Wenn Lucy Borchard sich anschickte, ihre Schiffe zu inspizieren, ging es wie ein Lauffeuer durch den Hamburger Hafen: „Mutter Borchard kommt.“ Als Chefin der Fairplay-Reederei und einzige jüdische Reederin der Welt hat diese bemerkenswerte Hanseatin einen besonderen Platz in der Reihe der bedeutenden Unternehmerpersönlichkeiten, die das „Tor zur Welt“ zu dem gemacht haben, was es heute ist. Die KZ-Gedenkstätte Neuengamme hat jetzt mit Unterstützung der Hamburgischen Bürgerschaft eine Ausstellung konzipiert, die dem Hamburger Hafen im Nationalsozialismus gewidmet ist. Auch hier hat Lucy Borchard ihren Platz.

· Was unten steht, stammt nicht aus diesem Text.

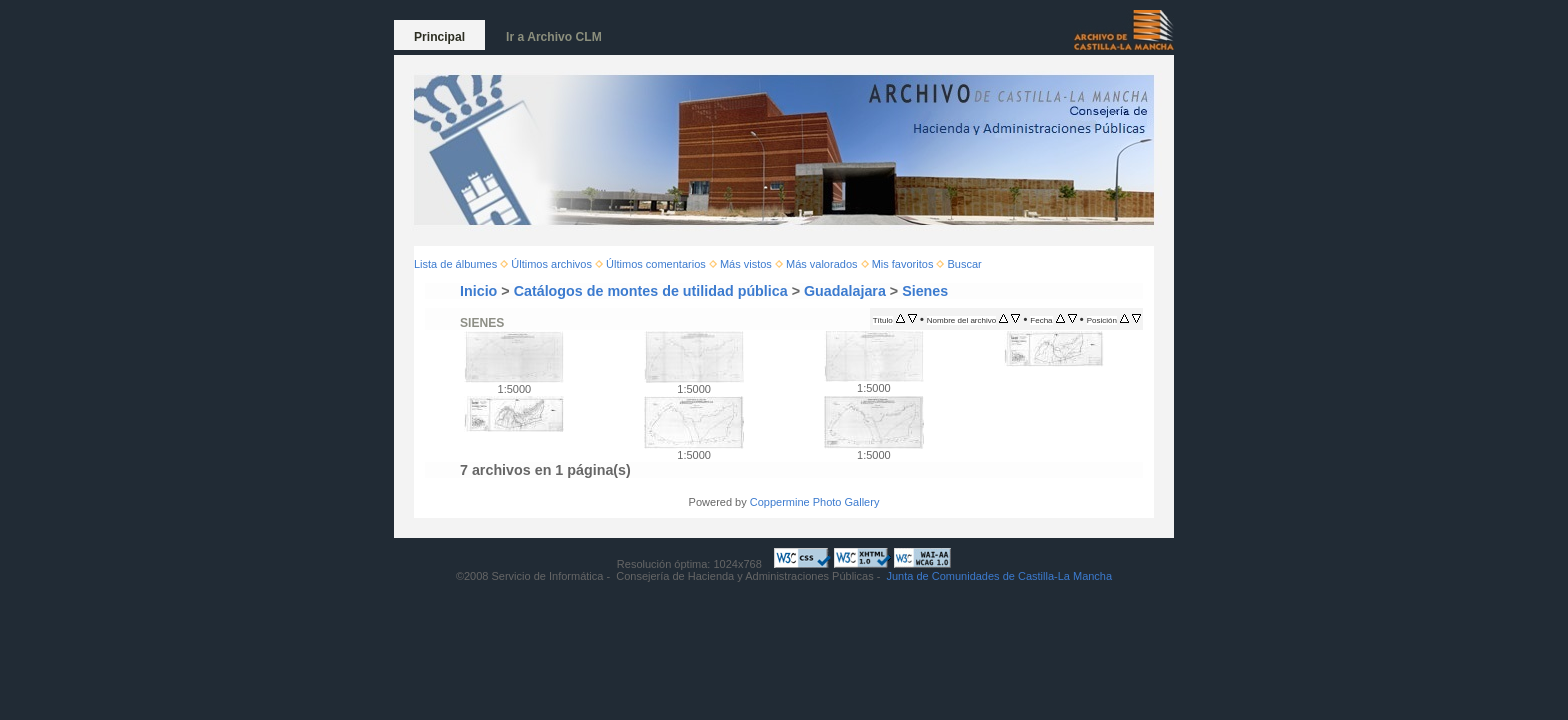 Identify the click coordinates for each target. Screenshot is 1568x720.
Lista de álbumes (455, 264)
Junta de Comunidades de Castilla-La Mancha (999, 576)
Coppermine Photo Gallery (815, 502)
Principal (439, 37)
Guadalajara (845, 291)
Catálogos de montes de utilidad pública (651, 291)
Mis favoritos (903, 264)
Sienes (925, 291)
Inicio (478, 291)
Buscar (965, 264)
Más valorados (822, 264)
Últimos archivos (551, 264)
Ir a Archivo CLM (554, 37)
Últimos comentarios (656, 264)
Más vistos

Ihr Lebenswerk ist auch heute noch allgegenwärtig. Ist von Hafenschleppern die Rede, denkt man in Hamburg unwillkürlich an die Fairplay Schleppdampfschiffs-Reederei, die mittlerweile 103 Jahre alt ist. Als ihr Gründer Richard Borchard Anfang Februar 1930 überraschend stirbt, hinterläßt er seiner Frau ein florierendes Unternehmen. Doch das aufziehende Unheil der NS-Diktatur wirft bereits seine Schatten voraus, und die Entrechtung der jüdischen Bevölkerung nimmt schon bald ihren Lauf. Die Familie Borchard indes bleibt von dieser Entwicklung zunächst weitgehend unberührt. Lucy Borchard beweist nicht nur kaufmännisches Geschick, sie kümmert sich auch rührend um ihre Belegschaft und deren Familien. Bald ist sie als „Mutter Borchard“ in vielen Häfen bekannt. Bei ihren Leuten genießt sie uneingeschränkten Respekt und Sympathie. Das Schleppgeschäft blüht, und die Borchards haben volle Auftragsbücher. Ihr anscheinend sorgloses Leben ruht jedoch auf tönernen Füßen. Auch in Hamburg sind die Juden rechtlicher Ausgrenzung, sozialer Diskriminierung und Gefahren für Leib und Leben ausgesetzt.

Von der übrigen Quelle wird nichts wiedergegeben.